Work instruction:
Transcribe exactly, and without pictures, the lines from the one that contains "kvalitetsprodukter för barn! Köp" through the last line of the material.

------

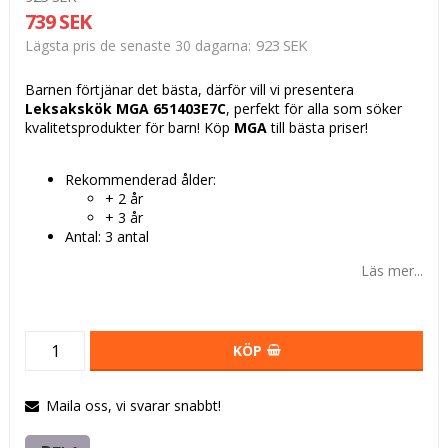
739 SEK
923 SEK
Lägsta pris de senaste 30 dagarna
Barnen förtjänar det bästa, därför vill vi presentera
Leksakskök MGA 651403E7C
, perfekt för alla som söker
kvalitetsprodukter för barn! Köp
MGA
till bästa priser!
Rekommenderad ålder:
+ 2 år
+ 3 år
Antal: 3 antal
Läs mer...
KÖP
Maila oss, vi svarar snabbt!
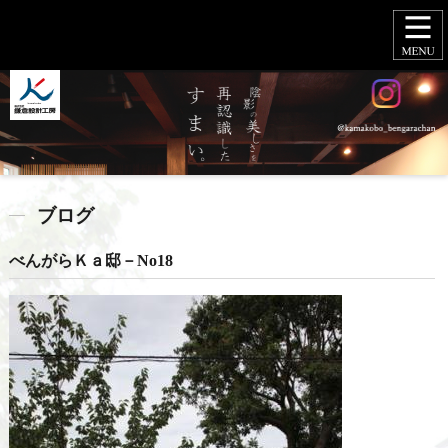
ブログ
べんがらＫａ邸－No18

------

Exercise result:
kvalitetsprodukter för barn! Köp
MGA
till bästa priser!
Rekommenderad ålder:
+ 2 år
+ 3 år
Antal: 3 antal
Läs mer...
KÖP
Maila oss, vi svarar snabbt!
ブログ
べんがらＫａ邸－No18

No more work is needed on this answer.